Fairly straightforward. Using the map, copy meta-data from input to output. Now the output meta-data contains only blocks that intersect the plane. There is one minor issue however. Downstream filters will use an index space to request blocks which is different than the index space for the input. The good news is that we have a map to convert from one to another. We use this in RequestUpdateExtent() as follows.

def RequestUpdateExtent(self, request, inInfo, outInfo):

    # ...
    requestBlocks = []
    for i in uci:
        requestBlocks.append(self.__BlockMap[i])

    nblocks = len(requestBlocks)
    inInfo0.Set(
        vtk.vtkCompositeDataPipeline.UPDATE_COMPOSITE_INDICES(),
        requestBlocks, len(requestBlocks))
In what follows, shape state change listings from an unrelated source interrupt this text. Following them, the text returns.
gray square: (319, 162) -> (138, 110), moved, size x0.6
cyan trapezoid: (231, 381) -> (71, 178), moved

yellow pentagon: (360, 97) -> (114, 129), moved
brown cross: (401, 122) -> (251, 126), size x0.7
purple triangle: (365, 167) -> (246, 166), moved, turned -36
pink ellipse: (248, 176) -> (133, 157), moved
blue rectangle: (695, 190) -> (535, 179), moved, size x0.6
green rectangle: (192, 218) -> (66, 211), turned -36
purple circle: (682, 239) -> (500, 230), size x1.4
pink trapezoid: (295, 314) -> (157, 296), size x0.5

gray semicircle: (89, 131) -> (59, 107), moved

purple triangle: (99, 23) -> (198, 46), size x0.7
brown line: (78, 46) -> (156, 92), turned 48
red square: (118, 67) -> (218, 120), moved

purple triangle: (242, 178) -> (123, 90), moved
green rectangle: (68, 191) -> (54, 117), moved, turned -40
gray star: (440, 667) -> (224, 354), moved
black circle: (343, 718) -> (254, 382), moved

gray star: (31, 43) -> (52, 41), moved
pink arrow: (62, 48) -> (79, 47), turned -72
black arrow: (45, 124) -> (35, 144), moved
Pretty easy. For each requested block (in uci), ask for the corresponding input block by mapping it through the BlockMap data member. By the way, uci is computed in a similar way to the reader so it shouldn't need explanation.
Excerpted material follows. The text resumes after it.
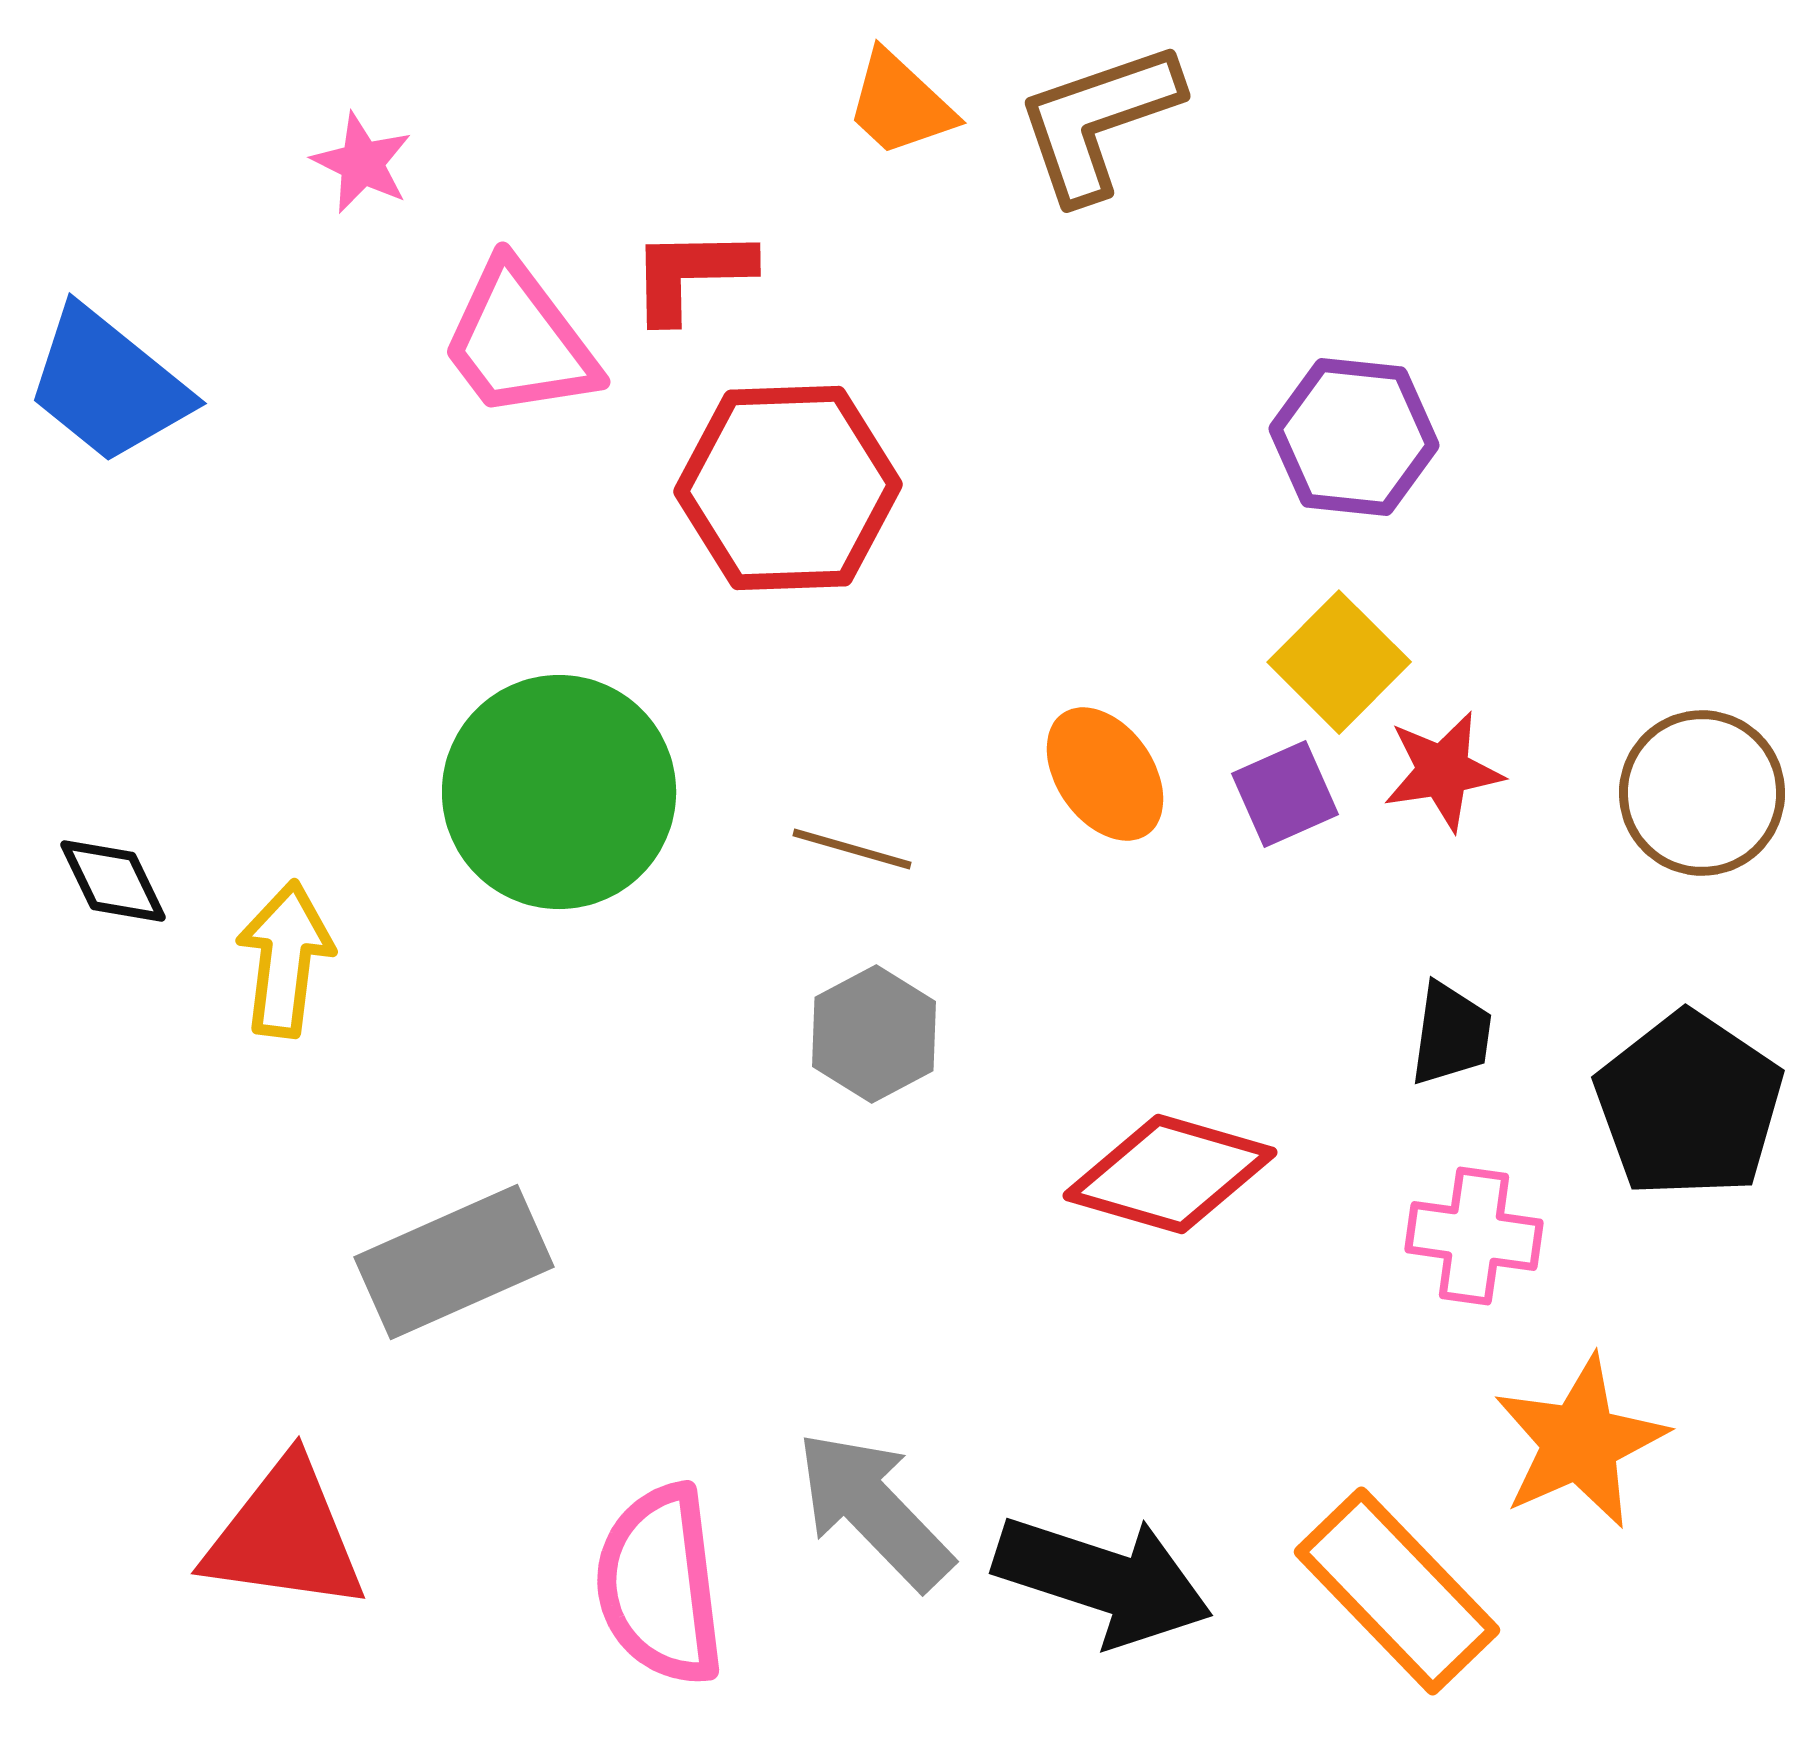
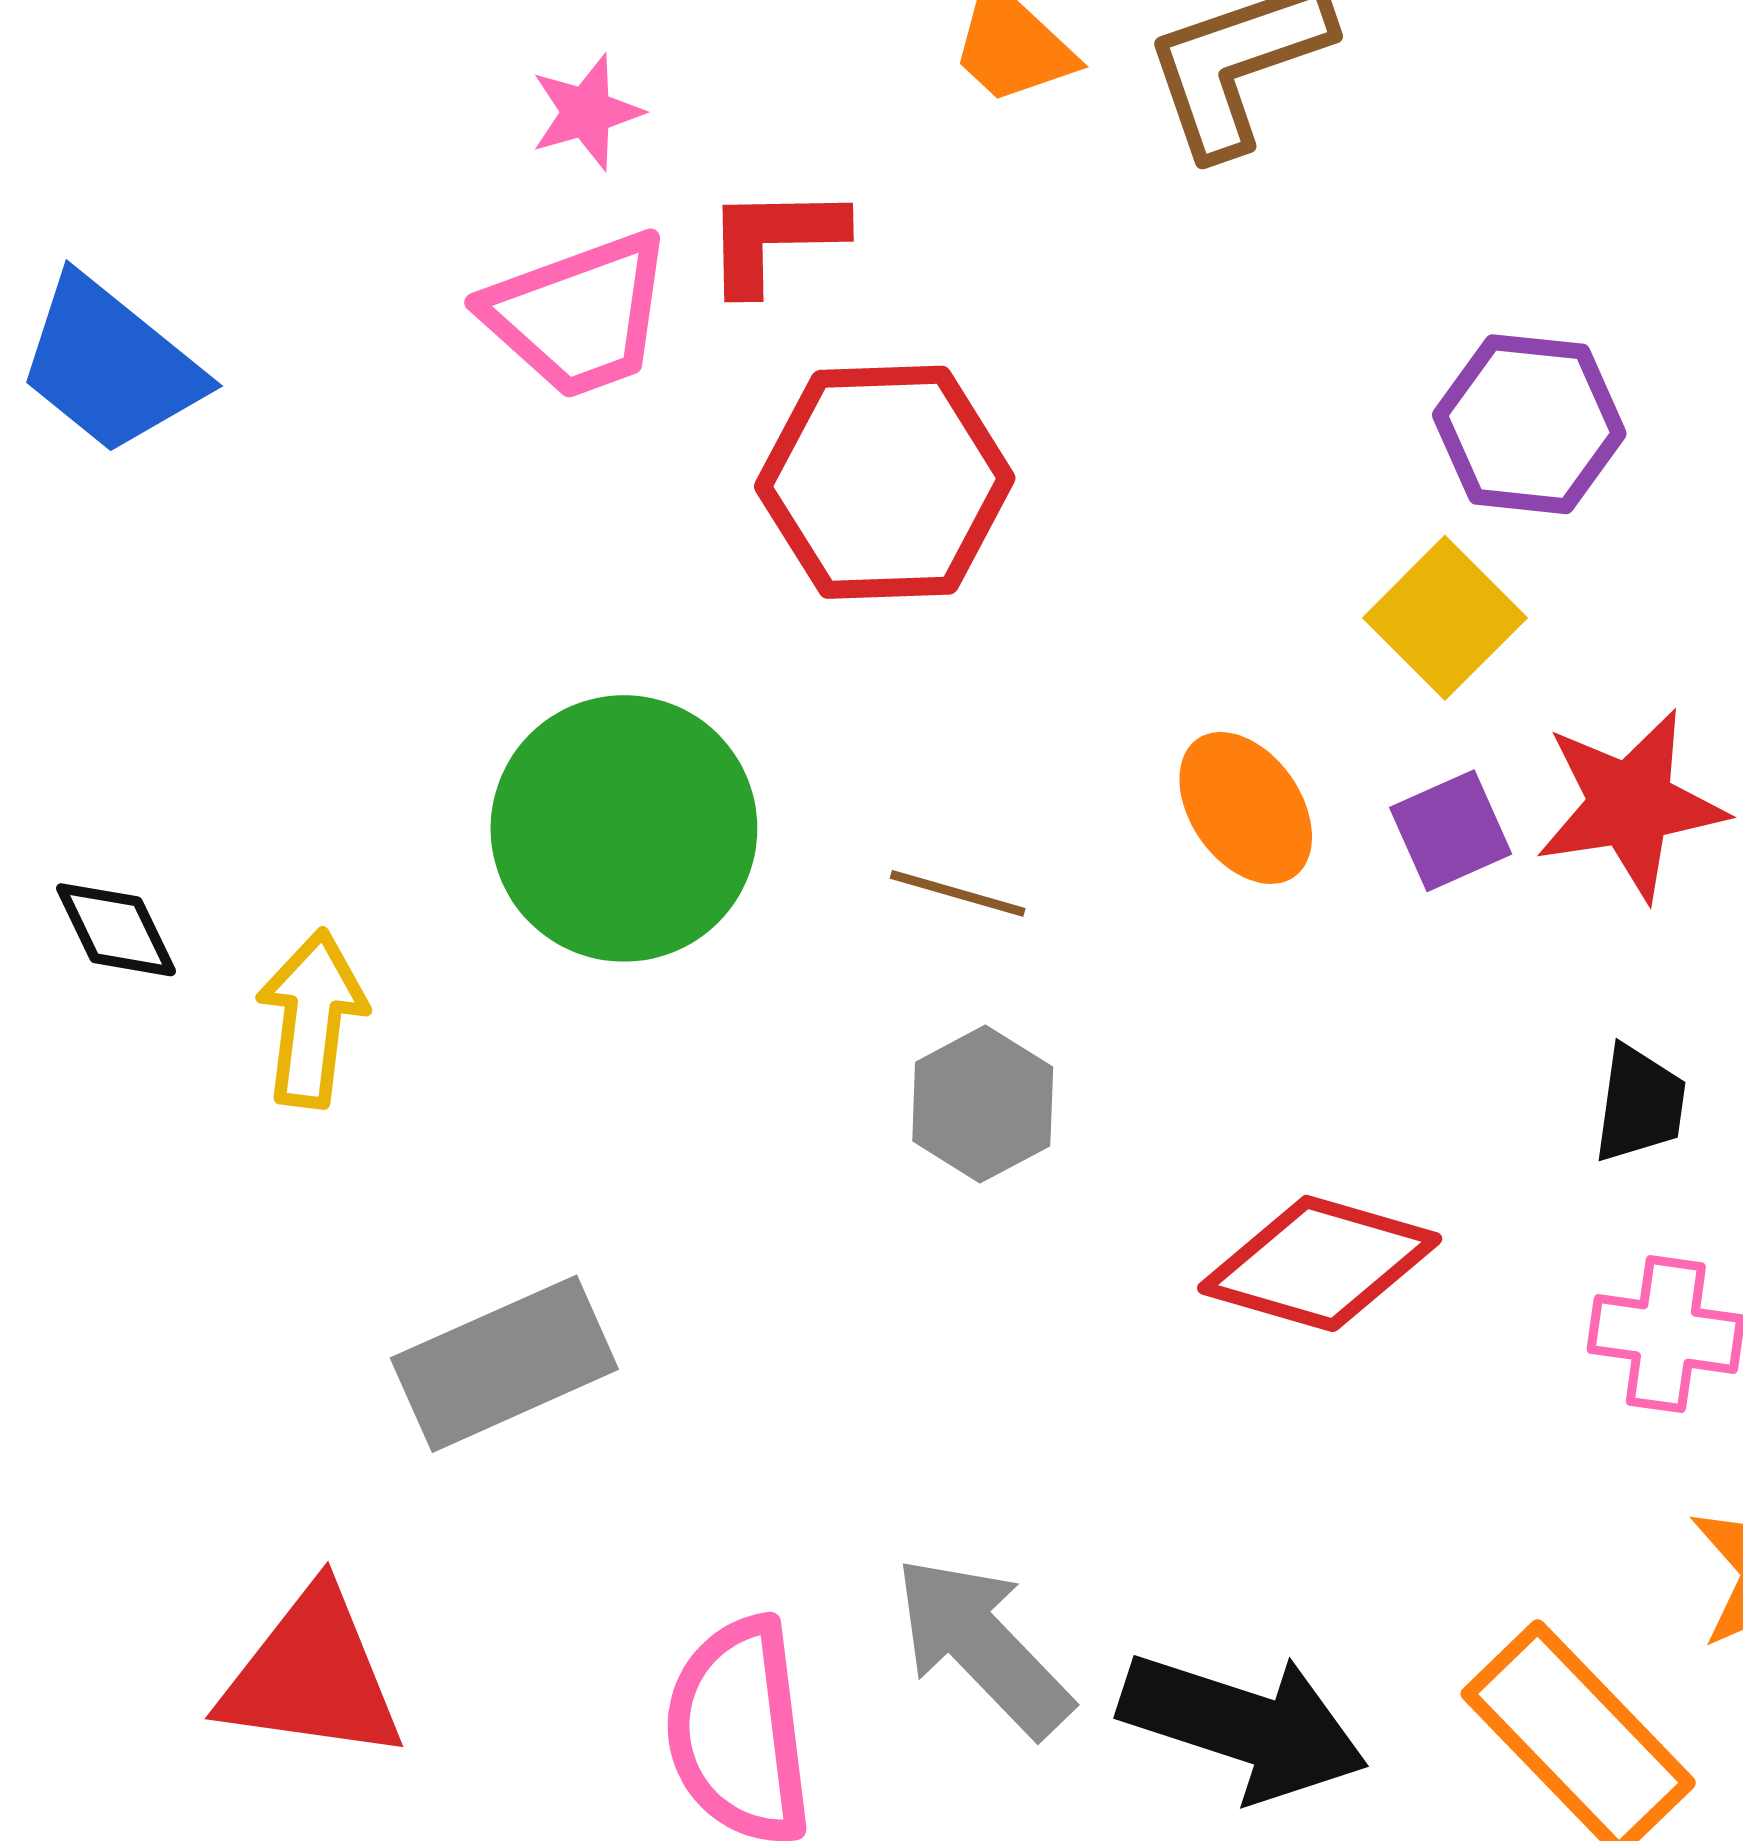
pink star: (362, 163) -> (586, 112), moved, turned 30
pink trapezoid: (519, 341) -> (578, 315), turned -73
yellow square: (1339, 662) -> (1445, 618), moved
red star: (1443, 771) -> (1631, 805), size x1.4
Here you go. We can exercise these algorithms in the following ways.

r = HDF5Reader()
r.SetFileName("test.h5")

f = StreamBlocks()
f.SetInputConnection(r.GetOutputPort())
f.SetFileName("test2.h5")

f.Update()

This will produce a file identical to the input (test.h5).

r = HDF5Reader()
r.SetFileName("test.h5")

c = PlaneCutter()
c.SetInputConnection(r.GetOutputPort())
c.SetOrigin((1, 0, 0))

c.Update()
print c.GetOutputDataObject(0)

For a test.h5 created with 33 blocks, this will print a dataset with 7 blocks, showing that only 7 blocks were loaded. These are blocks with bounds intersecting the plane.

The following pipeline, with minor modifications to the writer, would also work.

r = HDF5Reader()
r.SetFileName("test.h5")

c = PlaneCutter()
c.SetInputConnection(r.GetOutputPort())
c.SetOrigin((1, 0, 0))

f = StreamBlocks()
f.SetInputConnection(c.GetOutputPort())
f.SetFileName("test2.h5")

f.Update()

For this to work, you have to change StreamBlocks() to write a polydata instead of an unstructured grid (left to you as an exercise). Once that change is made, this pipeline will write 7 blocks of slices for a 33 blocks input dataset.
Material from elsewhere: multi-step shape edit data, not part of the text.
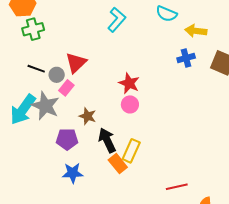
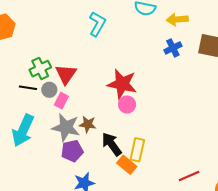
green cross: (33, 29) -> (40, 69), moved
red star: (129, 83) -> (122, 84), size x1.4
gray star: (45, 106) -> (66, 127), moved

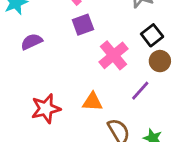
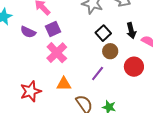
purple semicircle: (32, 42) -> (28, 32), moved, turned -126
pink cross: (113, 55) -> (57, 53), moved

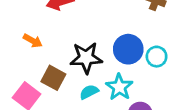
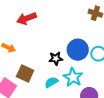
black star: (86, 58) -> (56, 58), moved, size x0.6

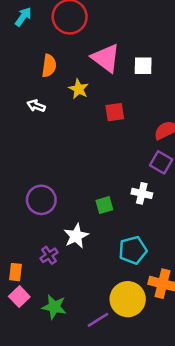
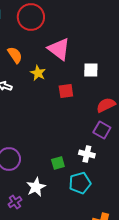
orange semicircle: (49, 66) -> (15, 55), turned -42
white square: (143, 66) -> (91, 70), moved
cyan pentagon: (133, 250) -> (80, 183), moved

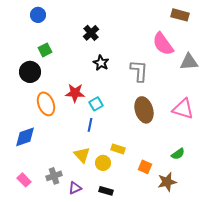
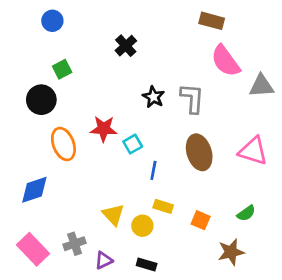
brown rectangle: (180, 15) -> (212, 21), moved
black star: (101, 63) -> (153, 97), moved
blue line: (90, 125) -> (153, 170), moved
orange square: (145, 167) -> (201, 220), moved
pink rectangle: (24, 180) -> (33, 249), size x1.6

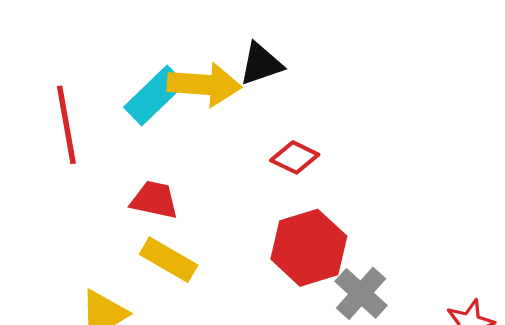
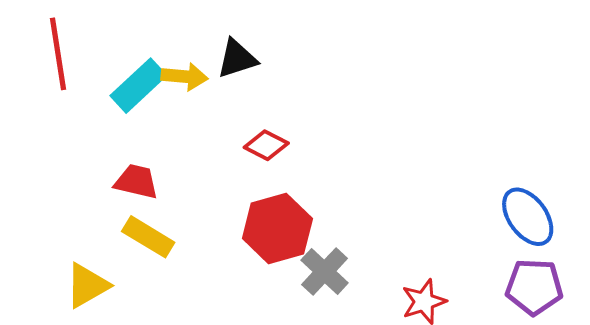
yellow arrow: (204, 85) -> (185, 77), size x0.7
red line: (66, 125) -> (58, 54), moved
This is it folks. If you read all my blogs on the VTK pipeline, you pretty much know everything necessary to put together very sophisticated pipelines to solve all kinds of problems. Please be sure to let us know on the VTK mailing list about any interesting pipelines you put together.

In the future, I will switch gears and start talking about VTK's data model as well as various ways of developing parallel algorithms.